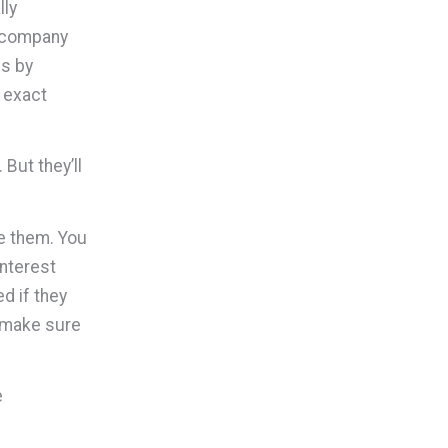
lly
r company
bs by
 exact
 But they’ll
e them. You
interest
d if they
o make sure
e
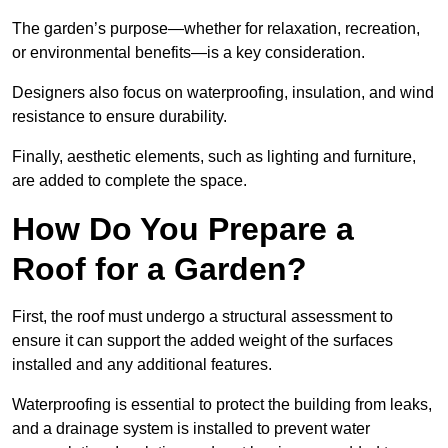
The garden’s purpose—whether for relaxation, recreation,
or environmental benefits—is a key consideration.
Designers also focus on waterproofing, insulation, and wind
resistance to ensure durability.
Finally, aesthetic elements, such as lighting and furniture,
are added to complete the space.
How Do You Prepare a
Roof for a Garden?
First, the roof must undergo a structural assessment to
ensure it can support the added weight of the surfaces
installed and any additional features.
Waterproofing is essential to protect the building from leaks,
and a drainage system is installed to prevent water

*Work task*. What you return must be the lines above that run from the line with "Designers also focus" to the line with "ensure it can", inclusive, each copied exactly.

*Problem solution*.
Designers also focus on waterproofing, insulation, and wind
resistance to ensure durability.
Finally, aesthetic elements, such as lighting and furniture,
are added to complete the space.
How Do You Prepare a
Roof for a Garden?
First, the roof must undergo a structural assessment to
ensure it can support the added weight of the surfaces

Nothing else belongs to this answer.